I can remember time when Internet was still young and the basic mean of communication was e-mail. Real-time chat was possible through IRC protocol. Later, changes came with the appearance of Instant Messaging (IM) apps, from which ICQ was probably the first. There were many of them, all having similar, basic functionality - list of contacts, seeing their status (available, away, offline) and chat. Gadu-Gadu (renamed later to GG) was local one very popular in Poland, but others were also in use, like AOL, MSN, Jabber.
Over time clients for those networks became bloated with more or less useful features, fancy skins and emoticons, and of course lots of ads - which all consumed additional RAM and CPU time, not to mention just being annoying. Then, something wonderful happened - alternative clients started to appear. Whether based on open protocols (like Jabber) or reverse-engineering others, these multi-communicators were often lightweight, supported alternative platforms (like Pidgin working on Linux) and integrated support for many protocols in a single app, with single list of contacts and unified user interface. My favorite one was Konnekt and later AQQ.
New era started probably with Skype, which for most of us was an introduction to new features like audio- and videochat. Next generation communication apps became more complex, provide more useful features, but at the same time they are even more resource-heavy and (in case of smartphones) drain battery. For some reasons they have no alternative clients (probably because their protocols are more complex, proprietary, and encrypted). And there are many of them. So here I am today, having multiple messaging apps installed on my smartphone. I do most of chatting with my friends via Facebook Messenger these days, but some of them prefer other program, so I ocasionally use also: Skype, Telegram, WhatsApp, Signal, Slack, Google Talk and Hangouts, plus of course the old good phone calls, SMS, and e-mail. What a mess!

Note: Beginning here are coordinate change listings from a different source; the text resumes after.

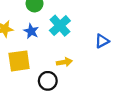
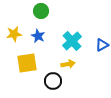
cyan cross: (60, 26) -> (72, 41), moved

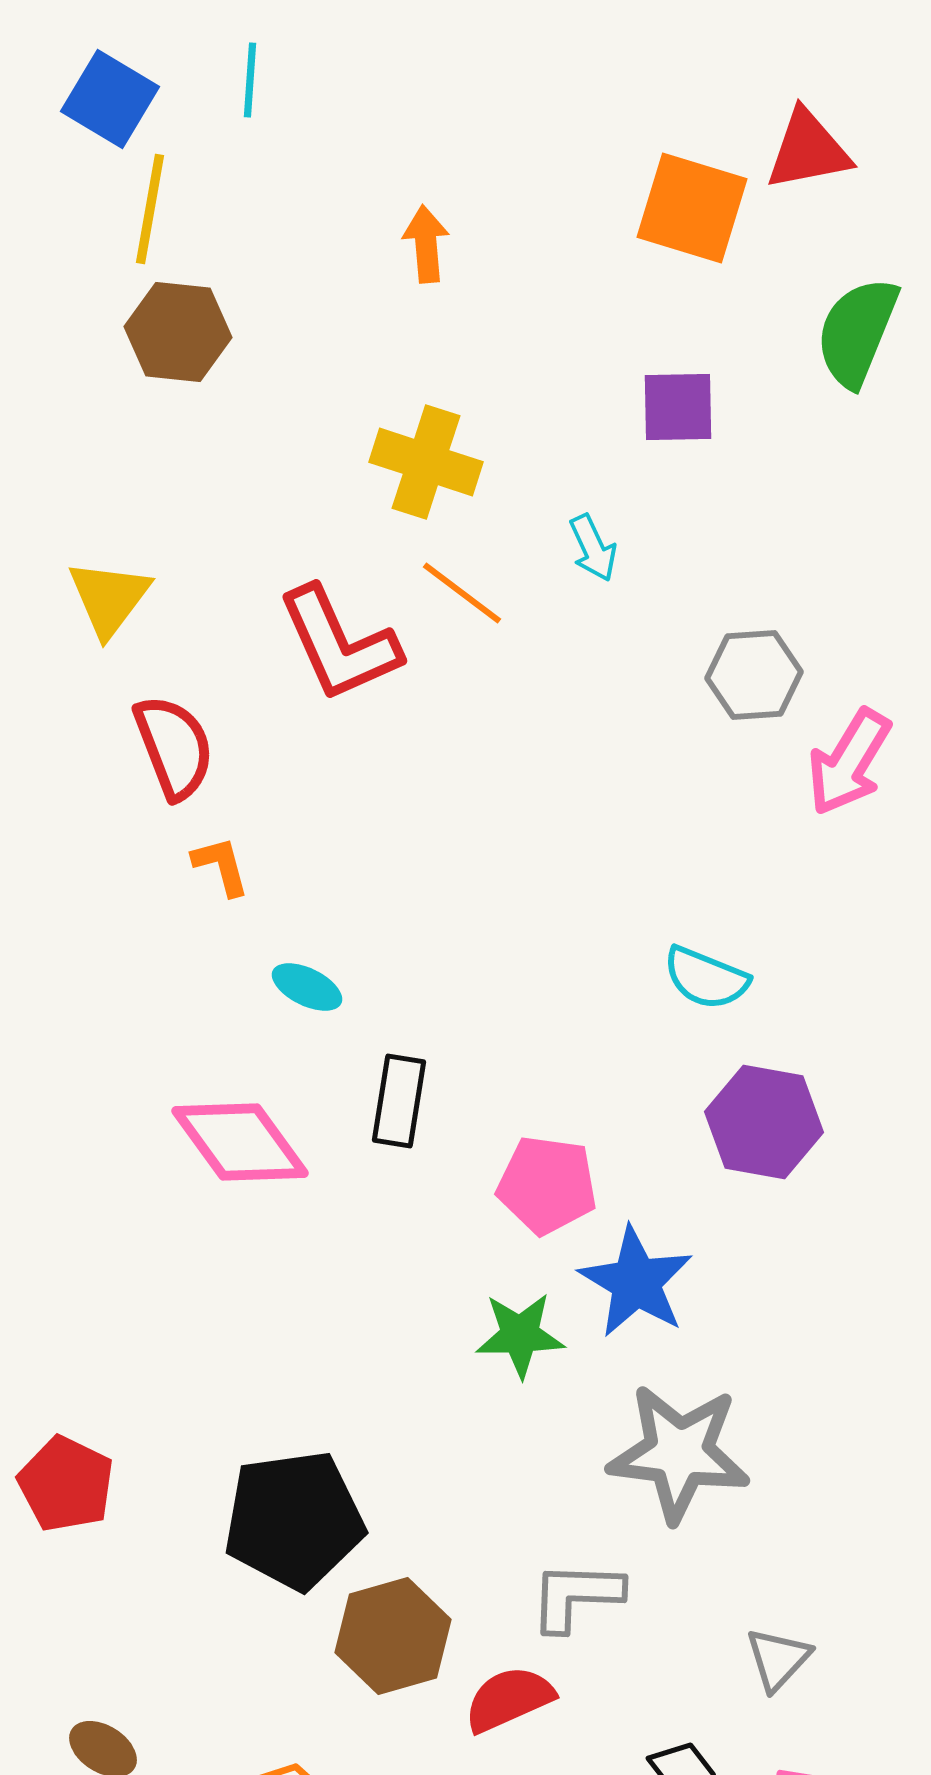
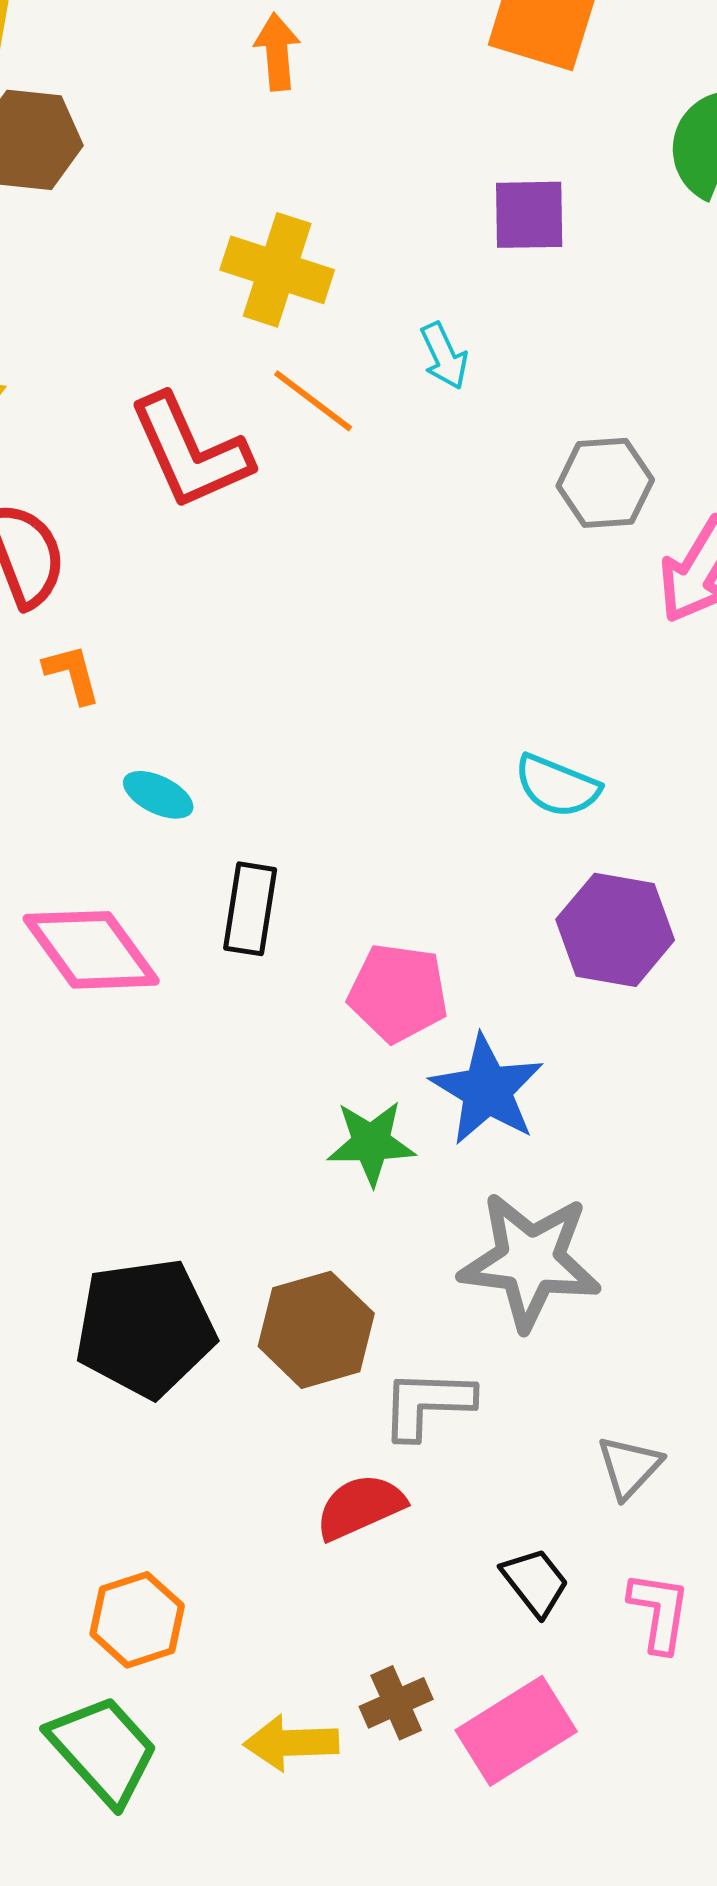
brown hexagon: (393, 1636) -> (316, 1330), moved

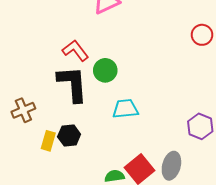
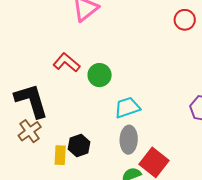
black L-shape: (72, 84) -> (31, 101), moved
gray ellipse: (171, 166) -> (129, 140), moved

At the same time I can see they all start to converge. They look similar as it becomes more and more clear what's the optimal user interface for such app. Features added to some of them quickly appear in others, like end-to-end encryption or (most recently) commenting others' messages with a smiley. So I think the future is once again to have a single messaging app. I only hope it will be just a GUI supporting multiple protocols, and not one of those "Big Brother" corporations (who already know everything about as) dominating all the messaging, just like Gmail dominated market of e-mail servers and readers.